BEGIN
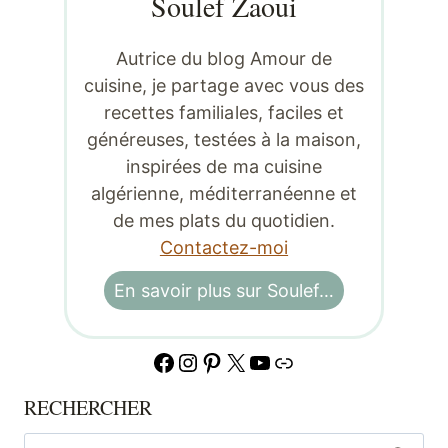
Soulef Zaoui
Autrice du blog Amour de
cuisine, je partage avec vous des
recettes familiales, faciles et
généreuses, testées à la maison,
inspirées de ma cuisine
algérienne, méditerranéenne et
de mes plats du quotidien.
Contactez-moi
En savoir plus sur Soulef…
Facebook
Instagram
Pinterest
X
YouTube
Lien
RECHERCHER
Rechercher :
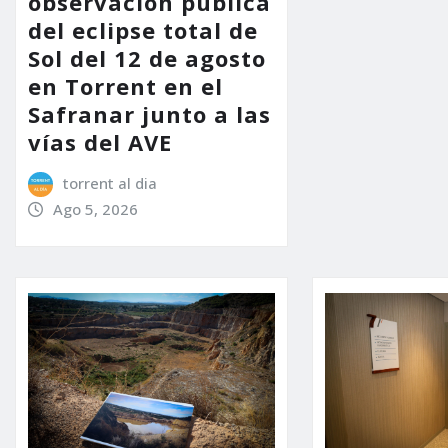
observación pública
del eclipse total de
Sol del 12 de agosto
en Torrent en el
Safranar junto a las
vías del AVE
torrent al dia
Ago 5, 2026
END
- WHAT IS BEING ASKED
Repeat only the lines running from the line that contains "en Torrent en el" through the last line above, inclusive.

- REPLY
en Torrent en el
Safranar junto a las
vías del AVE
torrent al dia
Ago 5, 2026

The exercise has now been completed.